■ Work instruction: Restate the data exactly as given and keep the pictures out.

■ Entries provided:
———

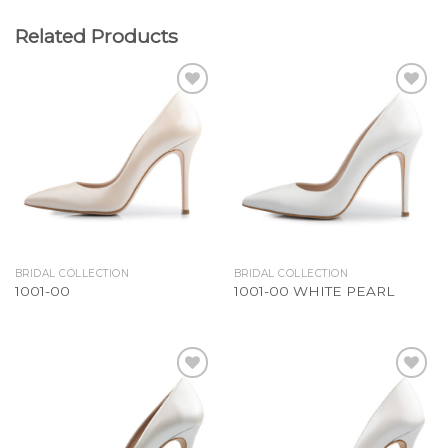
Related Products
Add to
Add to
Wishlist
Wishlist
BRIDAL COLLECTION
BRIDAL COLLECTION
1001-00
1001-00 WHITE PEARL
Add to
Add to
Wishlist
Wishlist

———

■ Response area:
Related Products
Add to
Add to
Wishlist
Wishlist
BRIDAL COLLECTION
BRIDAL COLLECTION
1001-00
1001-00 WHITE PEARL
Add to
Add to
Wishlist
Wishlist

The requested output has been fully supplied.